Each entry should be set down exactly as written, except for any picture it holds.

DATA IN THIS EXERCISE:
....................

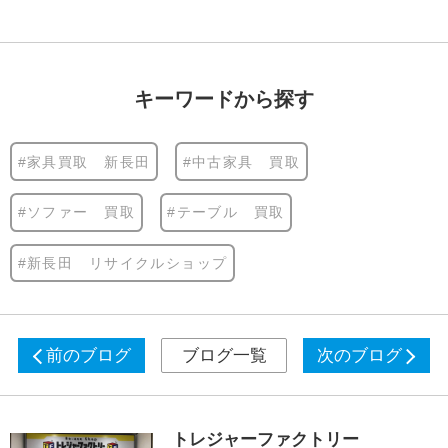
キーワードから探す
#家具買取 新長田
#中古家具 買取
#ソファー 買取
#テーブル 買取
#新長田 リサイクルショップ
前のブログ
ブログ一覧
次のブログ
トレジャーファクトリー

....................

RESPONSE BELOW:
キーワードから探す
#家具買取 新長田
#中古家具 買取
#ソファー 買取
#テーブル 買取
#新長田 リサイクルショップ
前のブログ
ブログ一覧
次のブログ
トレジャーファクトリー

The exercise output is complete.